A short tutorial on node-level HPC with Julia. It will take place as part of the [JuliaHEP 2023 Workshop](https://indico.cern.ch/event/1292759/) at the Erlangen Center for Astroparticle Physics (ECAP) in November 2023.

### [PC2 JupyterHub](https://jh.pc2.uni-paderborn.de/)

**Link:** https://pc2.de/go/jupyterhub

Most participants will get access to the [Noctua 2](https://pc2.uni-paderborn.de/hpc-services/available-systems/noctua2) cluster through the [PC2 JupyterHub](https://jh.pc2.uni-paderborn.de/hub/home).

In this case, **a browser is all that's needed!**

#### Getting started

* Login to [PC2 JupyterHub](https://pc2.de/go/jupyterhub) with the provided credentials.
* After login, click on the "Start My Server" button.
* Select the **"JuliaHEP - HPC Tutorial (full CPU node)"** preset (should already be the default) and click on "Start". This will start a Jupyter server on a Noctua 2 compute node (might take a little while).
* Once in Jupyter, you should see a folder with your username in the left side bar.

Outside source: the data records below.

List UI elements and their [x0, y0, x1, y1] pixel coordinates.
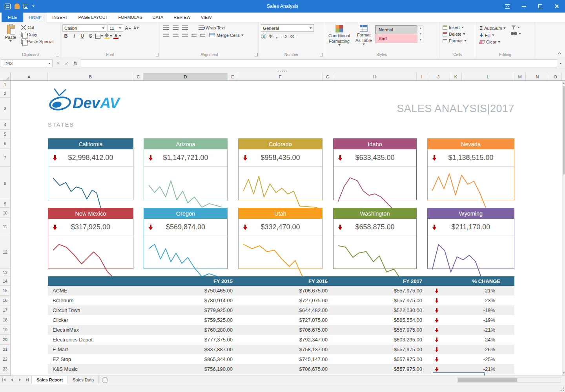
change-cell[interactable]: -21%	[445, 288, 514, 294]
company-name-cell[interactable]: E-Mart	[48, 347, 144, 352]
fy2016-cell[interactable]: $727,075.00	[238, 317, 333, 323]
delete-cells-button[interactable]: Delete	[441, 31, 474, 37]
accounting-format-button[interactable]: $	[261, 34, 266, 39]
change-arrow-cell[interactable]	[428, 367, 445, 372]
alignment-dialog-launcher[interactable]	[255, 53, 258, 56]
maximize-button[interactable]	[532, 0, 549, 13]
resize-grip[interactable]	[559, 386, 564, 391]
first-sheet-button[interactable]	[0, 376, 8, 384]
insert-cells-button[interactable]: Insert	[441, 25, 474, 30]
formula-bar-expand-button[interactable]	[557, 59, 564, 67]
grow-font-button[interactable]: A	[124, 25, 131, 32]
company-name-cell[interactable]: Braeburn	[48, 298, 144, 303]
paste-special-button[interactable]: Paste Special	[20, 38, 55, 44]
fy2015-cell[interactable]: $759,525.00	[144, 317, 238, 323]
row-header-18[interactable]: 18	[0, 315, 10, 325]
fy2015-cell[interactable]: $779,925.00	[144, 307, 238, 313]
row-header-14[interactable]: 14	[0, 276, 10, 286]
number-format-combo[interactable]: General	[261, 24, 314, 32]
save-icon[interactable]	[24, 4, 28, 9]
state-card-california[interactable]: California$2,998,412.00	[48, 138, 133, 200]
column-header-B[interactable]: B	[48, 73, 133, 80]
cell-style-normal[interactable]: Normal	[375, 25, 417, 34]
change-arrow-cell[interactable]	[428, 327, 445, 333]
percent-style-button[interactable]: %	[269, 34, 273, 39]
table-row-acme[interactable]: ACME$750,465.00$706,675.00$557,975.00-21…	[48, 286, 514, 296]
column-header-A[interactable]: A	[11, 73, 48, 80]
row-header-8[interactable]: 8	[0, 167, 10, 200]
find-select-button[interactable]	[510, 31, 522, 36]
cut-button[interactable]: Cut	[20, 25, 55, 30]
styles-scroll-up-icon[interactable]	[420, 27, 421, 29]
enter-button[interactable]: ✓	[63, 60, 71, 67]
autosum-button[interactable]: ΣAutoSum	[478, 25, 507, 31]
fy2017-cell[interactable]: $557,975.00	[333, 298, 428, 303]
comma-style-button[interactable]: ,	[276, 34, 277, 39]
fy2015-cell[interactable]: $777,375.00	[144, 337, 238, 343]
state-card-idaho[interactable]: Idaho$633,435.00	[333, 138, 417, 200]
column-header-M[interactable]: M	[514, 73, 526, 80]
row-header-5[interactable]: 5	[0, 130, 10, 138]
change-arrow-cell[interactable]	[428, 308, 445, 313]
change-arrow-cell[interactable]	[428, 288, 445, 294]
previous-sheet-button[interactable]	[8, 376, 16, 384]
sheet-tab-sales-report[interactable]: Sales Report	[31, 376, 68, 384]
company-name-cell[interactable]: ACME	[48, 288, 144, 294]
conditional-formatting-button[interactable]: Conditional Formatting	[326, 24, 352, 47]
table-row-braeburn[interactable]: Braeburn$780,914.00$727,075.00$557,975.0…	[48, 296, 514, 305]
font-size-combo[interactable]: 11	[108, 24, 123, 32]
sort-filter-button[interactable]	[510, 25, 522, 30]
fy2015-cell[interactable]: $750,465.00	[144, 288, 238, 294]
company-name-cell[interactable]: Electronics Depot	[48, 337, 144, 343]
ribbon-tab-file[interactable]: FILE	[2, 12, 23, 22]
align-center-button[interactable]	[171, 32, 180, 38]
row-header-19[interactable]: 19	[0, 325, 10, 335]
insert-function-button[interactable]: fx	[71, 60, 79, 67]
row-header-7[interactable]: 7	[0, 149, 10, 167]
row-header-10[interactable]: 10	[0, 208, 10, 218]
fy2017-cell[interactable]: $522,030.00	[333, 307, 428, 313]
close-button[interactable]	[549, 0, 565, 13]
company-name-cell[interactable]: EZ Stop	[48, 356, 144, 362]
change-arrow-cell[interactable]	[428, 337, 445, 343]
copy-button[interactable]: Copy	[20, 31, 55, 37]
state-card-wyoming[interactable]: Wyoming$211,170.00	[427, 208, 514, 269]
fy2015-cell[interactable]: $780,914.00	[144, 298, 238, 303]
column-header-D[interactable]: D	[144, 73, 228, 80]
row-header-4[interactable]: 4	[0, 120, 10, 130]
ribbon-tab-formulas[interactable]: FORMULAS	[113, 13, 147, 22]
row-header-15[interactable]: 15	[0, 286, 10, 296]
ribbon-tab-review[interactable]: REVIEW	[168, 13, 195, 22]
row-header-21[interactable]: 21	[0, 345, 10, 354]
column-header-O[interactable]: O	[549, 73, 562, 80]
row-header-12[interactable]: 12	[0, 235, 10, 269]
sheet-canvas[interactable]: DevAV SALES ANALYSIS|2017 STATES Califor…	[11, 81, 562, 376]
formula-input[interactable]	[81, 59, 557, 67]
change-arrow-cell[interactable]	[428, 357, 445, 362]
scroll-up-button[interactable]	[562, 81, 565, 85]
scroll-down-button[interactable]	[562, 371, 565, 376]
change-cell[interactable]: -23%	[445, 298, 514, 303]
ribbon-tab-page-layout[interactable]: PAGE LAYOUT	[73, 13, 113, 22]
fy2017-cell[interactable]: $557,975.00	[333, 327, 428, 333]
row-header-16[interactable]: 16	[0, 296, 10, 305]
styles-scroll-down-icon[interactable]	[420, 33, 421, 35]
format-as-table-button[interactable]: Format As Table	[353, 24, 374, 46]
align-bottom-button[interactable]	[181, 24, 189, 31]
cancel-button[interactable]: ×	[54, 60, 62, 67]
ribbon-tab-view[interactable]: VIEW	[196, 13, 217, 22]
touch-mode-icon[interactable]	[15, 4, 20, 9]
collapse-ribbon-button[interactable]	[558, 52, 561, 55]
company-name-cell[interactable]: K&S Music	[48, 366, 144, 372]
fy2016-cell[interactable]: $727,075.00	[238, 298, 333, 303]
state-card-arizona[interactable]: Arizona$1,147,721.00	[144, 138, 228, 200]
ribbon-tab-data[interactable]: DATA	[148, 13, 169, 22]
fy2015-cell[interactable]: $756,190.00	[144, 366, 238, 372]
italic-button[interactable]: I	[71, 33, 78, 40]
fy2016-cell[interactable]: $706,675.00	[238, 288, 333, 294]
excel-app-icon[interactable]	[5, 4, 11, 9]
align-right-button[interactable]	[181, 32, 189, 38]
state-card-washington[interactable]: Washington$658,875.00	[333, 208, 417, 269]
fy2017-cell[interactable]: $585,554.00	[333, 317, 428, 323]
table-row-e-mart[interactable]: E-Mart$837,887.00$758,137.00$557,975.00-…	[48, 345, 514, 354]
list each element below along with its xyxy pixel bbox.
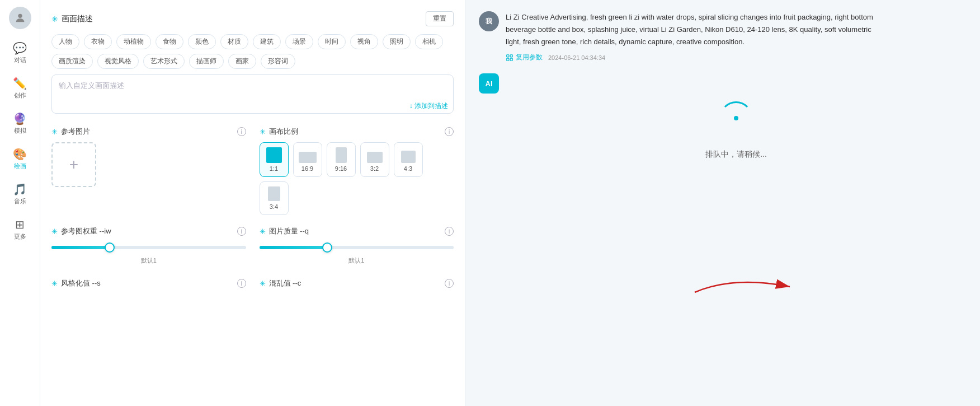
asterisk-ratio: ✳ — [260, 128, 266, 136]
tag-人物[interactable]: 人物 — [51, 34, 79, 49]
tag-动植物[interactable]: 动植物 — [116, 34, 151, 49]
chat-area: 我 Li Zi Creative Advertising, fresh gree… — [465, 0, 980, 406]
canvas-ratio-label: 画布比例 — [269, 127, 298, 137]
tag-描画师[interactable]: 描画师 — [189, 54, 224, 69]
canvas-ratio-info-icon[interactable]: i — [445, 127, 454, 136]
textarea-wrapper: ↓ 添加到描述 — [51, 74, 454, 115]
ratio-icon-4-3 — [401, 151, 416, 163]
image-quality-info-icon[interactable]: i — [445, 227, 454, 236]
ratio-icon-3-4 — [268, 186, 280, 201]
tags-row-1: 人物衣物动植物食物颜色材质建筑场景时间视角照明相机画质渲染视觉风格艺术形式描画师… — [51, 34, 454, 69]
ref-image-upload[interactable]: + — [51, 142, 96, 187]
bottom-labels-row: ✳ 风格化值 --s i ✳ 混乱值 --c i — [51, 278, 454, 294]
style-value-title: ✳ 风格化值 --s — [51, 278, 101, 288]
canvas-ratio-header: ✳ 画布比例 i — [260, 127, 454, 137]
tag-建筑[interactable]: 建筑 — [253, 34, 281, 49]
ratio-icon-16-9 — [299, 152, 317, 163]
ratio-btn-4-3[interactable]: 4:3 — [394, 142, 423, 177]
loading-text: 排队中，请稍候... — [705, 150, 767, 160]
left-panel: ✳ 画面描述 重置 人物衣物动植物食物颜色材质建筑场景时间视角照明相机画质渲染视… — [40, 0, 465, 406]
tag-照明[interactable]: 照明 — [383, 34, 411, 49]
sidebar-item-create[interactable]: ✏️ 创作 — [0, 73, 40, 104]
asterisk-style: ✳ — [51, 279, 58, 288]
ratio-btn-16-9[interactable]: 16:9 — [293, 142, 322, 177]
tag-视觉风格[interactable]: 视觉风格 — [97, 54, 139, 69]
sidebar-item-draw[interactable]: 🎨 绘画 — [0, 144, 40, 175]
sidebar-item-chat[interactable]: 💬 对话 — [0, 38, 40, 69]
asterisk-icon: ✳ — [51, 15, 58, 24]
asterisk-chaos: ✳ — [260, 279, 266, 288]
ref-image-header: ✳ 参考图片 i — [51, 127, 246, 137]
tag-食物[interactable]: 食物 — [156, 34, 183, 49]
ai-msg-avatar: AI — [479, 73, 499, 94]
user-message: 我 Li Zi Creative Advertising, fresh gree… — [479, 11, 967, 62]
ai-msg-content: 排队中，请稍候... — [506, 73, 967, 160]
svg-rect-4 — [510, 58, 512, 60]
ref-weight-label: 参考图权重 --iw — [61, 226, 111, 236]
style-value-info-icon[interactable]: i — [237, 279, 246, 288]
image-quality-label: 图片质量 --q — [269, 226, 309, 236]
loading-status: 排队中，请稍候... — [705, 150, 767, 160]
chaos-value-label: 混乱值 --c — [269, 278, 301, 288]
sidebar: 💬 对话 ✏️ 创作 🔮 模拟 🎨 绘画 🎵 音乐 ⊞ 更多 — [0, 0, 40, 406]
tag-艺术形式[interactable]: 艺术形式 — [143, 54, 185, 69]
asterisk-weight: ✳ — [51, 227, 58, 236]
user-msg-meta: 复用参数 2024-06-21 04:34:34 — [506, 53, 967, 62]
sidebar-label-draw: 绘画 — [14, 162, 26, 170]
tag-视角[interactable]: 视角 — [350, 34, 378, 49]
user-msg-text: Li Zi Creative Advertising, fresh green … — [506, 11, 886, 48]
ratio-btn-9-16[interactable]: 9:16 — [327, 142, 356, 177]
ratio-btn-3-2[interactable]: 3:2 — [360, 142, 389, 177]
svg-rect-1 — [507, 55, 509, 57]
reset-button[interactable]: 重置 — [426, 11, 454, 26]
add-to-desc-button[interactable]: ↓ 添加到描述 — [409, 101, 448, 111]
user-avatar-label: 我 — [486, 17, 492, 26]
asterisk-quality: ✳ — [260, 227, 266, 236]
sidebar-label-music: 音乐 — [14, 197, 26, 206]
scene-desc-title: ✳ 画面描述 — [51, 14, 93, 24]
loading-spinner — [714, 96, 758, 141]
sidebar-label-more: 更多 — [14, 232, 26, 241]
chaos-value-title: ✳ 混乱值 --c — [260, 278, 301, 288]
scene-desc-input[interactable] — [51, 74, 454, 114]
tag-画质渲染[interactable]: 画质渲染 — [51, 54, 93, 69]
tag-相机[interactable]: 相机 — [415, 34, 443, 49]
ratio-btn-1-1[interactable]: 1:1 — [260, 142, 289, 177]
image-quality-default: 默认1 — [260, 256, 454, 265]
ratio-label-4-3: 4:3 — [404, 165, 412, 172]
bottom-sliders: ✳ 参考图权重 --iw i 默认1 ✳ 图片质量 --q i — [51, 226, 454, 276]
reuse-params-button[interactable]: 复用参数 — [506, 53, 543, 62]
more-icon: ⊞ — [15, 219, 25, 230]
ref-weight-default: 默认1 — [51, 256, 246, 265]
ref-image-info-icon[interactable]: i — [237, 127, 246, 136]
chaos-value-info-icon[interactable]: i — [445, 279, 454, 288]
ref-image-section: ✳ 参考图片 i + — [51, 127, 246, 215]
ai-message-row: AI — [479, 73, 967, 160]
style-value-label: 风格化值 --s — [61, 278, 101, 288]
draw-icon: 🎨 — [13, 148, 27, 160]
style-value-header: ✳ 风格化值 --s i — [51, 278, 246, 288]
simulate-icon: 🔮 — [13, 113, 27, 124]
sidebar-item-music[interactable]: 🎵 音乐 — [0, 179, 40, 210]
svg-rect-2 — [510, 55, 512, 57]
chaos-value-header: ✳ 混乱值 --c i — [260, 278, 454, 288]
tag-衣物[interactable]: 衣物 — [84, 34, 112, 49]
tag-时间[interactable]: 时间 — [318, 34, 346, 49]
sidebar-item-simulate[interactable]: 🔮 模拟 — [0, 109, 40, 139]
tag-场景[interactable]: 场景 — [285, 34, 313, 49]
ref-weight-info-icon[interactable]: i — [237, 227, 246, 236]
ratio-label-9-16: 9:16 — [335, 165, 347, 172]
tag-形容词[interactable]: 形容词 — [261, 54, 295, 69]
scene-desc-label: 画面描述 — [62, 14, 93, 24]
ratio-btn-3-4[interactable]: 3:4 — [260, 181, 289, 215]
tag-颜色[interactable]: 颜色 — [188, 34, 216, 49]
tag-画家[interactable]: 画家 — [228, 54, 256, 69]
two-col-section: ✳ 参考图片 i + ✳ 画布比例 i 1:1 — [51, 127, 454, 215]
image-quality-header: ✳ 图片质量 --q i — [260, 226, 454, 236]
right-panel: 我 Li Zi Creative Advertising, fresh gree… — [465, 0, 980, 406]
user-msg-avatar: 我 — [479, 11, 499, 31]
tag-材质[interactable]: 材质 — [220, 34, 248, 49]
user-avatar[interactable] — [9, 7, 31, 29]
sidebar-item-more[interactable]: ⊞ 更多 — [0, 214, 40, 245]
scene-desc-header: ✳ 画面描述 重置 — [51, 11, 454, 26]
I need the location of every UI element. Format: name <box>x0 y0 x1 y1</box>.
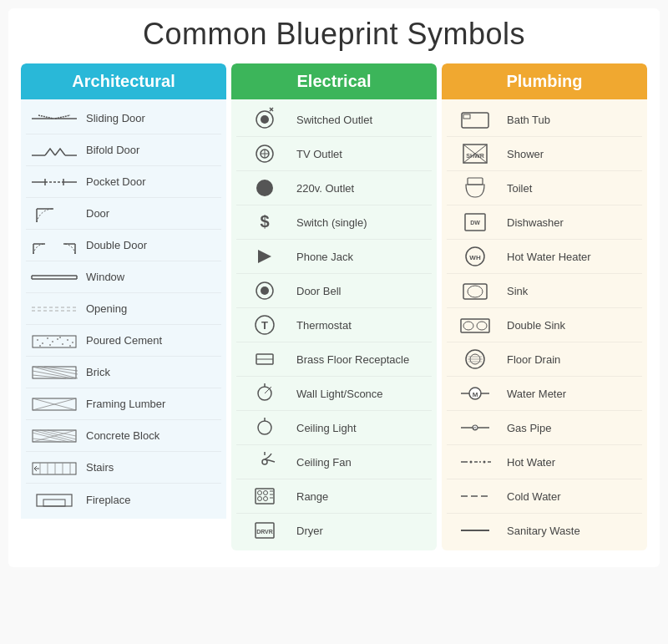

Navigate into this folder. In it you'll find a local copy of this git repository that you can use for the tutorial.
* To make Julia (and the IJulia kernel) available, click on the little blue hexagon in the side bar on the left. Then, type "jupyter" into the search bar at the top. Hover over `JupyterKernel-Julia/1.9.3-foss-2022a-CUDA-11.7.0` and click on the appearing "Load" button.
* You should be all set up! Feel free to open the first notebook `1_axpy_cpu.ipynb` and, in the top right corner, select the kernel **"Julia (8 threads) 1.9.3"**.

### HTML version

In the [`gh-pages`](https://github.com/carstenbauer/juliahep-hpctutorial/tree/gh-pages/) branch, we provide a **non-interactive** version of the tutorial materials.

* [axpy_cpu](https://carstenbauer.github.io/juliahep-hpctutorial/1_axpy_cpu.html)
* [axpy_cpu_scaling](https://carstenbauer.github.io/juliahep-hpctutorial/2_axpy_cpu_scaling.html)
* [axpy_xpu](https://carstenbauer.github.io/juliahep-hpctutorial/3_axpy_xpu.html)
* [heat_equation](https://carstenbauer.github.io/juliahep-hpctutorial/4_heat_equation.html)

**Note:** You may want to use the html pages to follow along if you don't have cluster-access.

### Preparation (own device/cluster)

Click me

Most participants will run the tutorial on the Noctua 2 cluster and **don't need to prepare anything**. However, if you want to/need to, this is what you should do.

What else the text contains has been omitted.